▶ **EXERCISE INSTRUCTIONS**:
Nothing but the records, repeated word for word and free of pictures, belongs in the answer.
##########
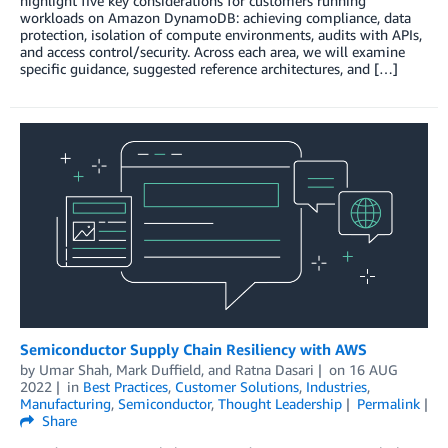
highlight five key considerations for customers running
workloads on Amazon DynamoDB: achieving compliance, data
protection, isolation of compute environments, audits with APIs,
and access control/security. Across each area, we will examine
specific guidance, suggested reference architectures, and […]
Semiconductor Supply Chain Resiliency with AWS
by
Umar Shah
,
Mark Duffield
, and
Ratna Dasari
on
16 AUG
2022
in
Best Practices
,
Customer Solutions
,
Industries
,
Manufacturing
,
Semiconductor
,
Thought Leadership
Permalink
Share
##########
▶ **RESPONSE AREA**:
highlight five key considerations for customers running
workloads on Amazon DynamoDB: achieving compliance, data
protection, isolation of compute environments, audits with APIs,
and access control/security. Across each area, we will examine
specific guidance, suggested reference architectures, and […]
Semiconductor Supply Chain Resiliency with AWS
by
Umar Shah
,
Mark Duffield
, and
Ratna Dasari
on
16 AUG
2022
in
Best Practices
,
Customer Solutions
,
Industries
,
Manufacturing
,
Semiconductor
,
Thought Leadership
Permalink
Share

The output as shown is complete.